Durante siglos se nos ha enseñado que Jesús murió para el perdón de nuestros pecados. Esta idea, aunque arraigada en el dogma religioso, ha desviado muchas veces la mirada del verdadero mensaje transformador que Jesús vino a encarnar: recordarnos que somos mucho más que un cuerpo físico, que somos vida eterna, conciencia divina manifestada en forma humana.
La palabra «resurrección» significa volver a la vida. Si partimos de esa definición, podemos ver que la resurrección de Jesús no fue simplemente un acto sobrenatural destinado a demostrar su divinidad, sino una señal clara de que la vida no termina con la muerte del cuerpo. Fue una prueba de que la conciencia, el alma, el espíritu, como queramos llamarlo, continúa más allá de lo físico.
Jesús no vino a decirnos «mírenme, yo soy distinto», sino todo lo contrario: «mírenme, yo soy como ustedes, y ustedes pueden recordar quiénes son si se liberan del miedo, del juicio, del olvido».
Desde el Génesis se dice que el ser humano fue creado “a imagen y semejanza de Dios”. Esta frase ha sido repetida por siglos, pero pocas veces comprendida en profundidad. ¿Qué significa ser semejantes a Dios?

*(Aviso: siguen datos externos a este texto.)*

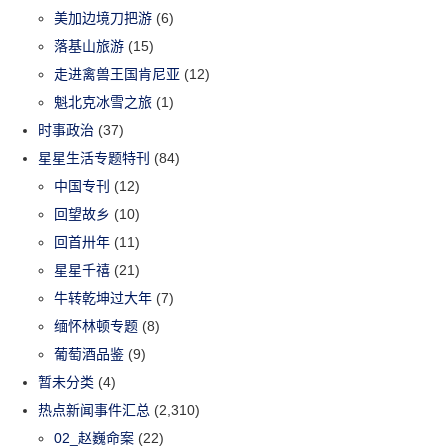
美加边境刀把游
(6)
落基山旅游
(15)
走进禽兽王国肯尼亚
(12)
魁北克冰雪之旅
(1)
时事政治
(37)
星星生活专题特刊
(84)
中国专刊
(12)
回望故乡
(10)
回首卅年
(11)
星星千禧
(21)
牛转乾坤过大年
(7)
缅怀林顿专题
(8)
葡萄酒品鉴
(9)
暂未分类
(4)
热点新闻事件汇总
(2,310)
02_赵巍命案
(22)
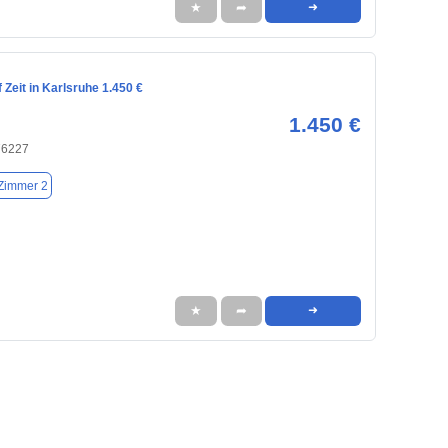
★
➦
➜
Zeit in Karlsruhe 1.450 €
1.450 €
76227
Zimmer 2
★
➦
➜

No se trata de una imagen física, sino de una naturaleza compartida. El ser humano posee la misma esencia que su Creador: capacidad de amar, crear, transformar y permanecer consciente más allá del tiempo. Jesús vino a recordarnos esto. No para ocupar un lugar inalcanzable, sino para mostrarnos lo que también somos capaces de ser y vivir.
Una forma sencilla y poderosa de entender esta unidad con lo divino es imaginar a Dios, o mejor dicho, a la Consciencia del Todo, como un pastel infinito, sin bordes, sin límites. Un pastel formado por partículas de azúcar, de harina, de cacao, de grasa, de polvo de hornear… todas distintas, pero perfectamente integradas. Si lleváramos ese pastel a un laboratorio y pidiéramos que nos devuelvan las partículas exactas de cada ingrediente, nos dirían que es imposible. Una vez cocido, todo se ha fusionado en una sola masa indivisible. No importa si alguna parte del pastel tiene más cacao o más azúcar, todas pertenecen a la misma esencia. Así somos nosotros: partículas únicas, pero inseparables del Todo. No hay forma de extraernos de esa unidad, aunque tengamos características distintas.
Jesús, al resucitar, no solo mostró que la vida no muere, sino que la chispa divina que somos no puede separarse jamás del origen del que proviene. Somos eternamente parte del Todo. Su vida fue una invitación a recordar esa verdad.
No vino a fundar una religión. Vino a sembrar un recuerdo: que la verdadera muerte no es la física, sino el olvido de lo que somos. Y que siempre es posible “resucitar” a una vida plena, consciente, amorosa, desde el reconocimiento de nuestra naturaleza divina.
Ese es el verdadero milagro: despertar.
¡Ama tu vida y que la Paz esté contigo!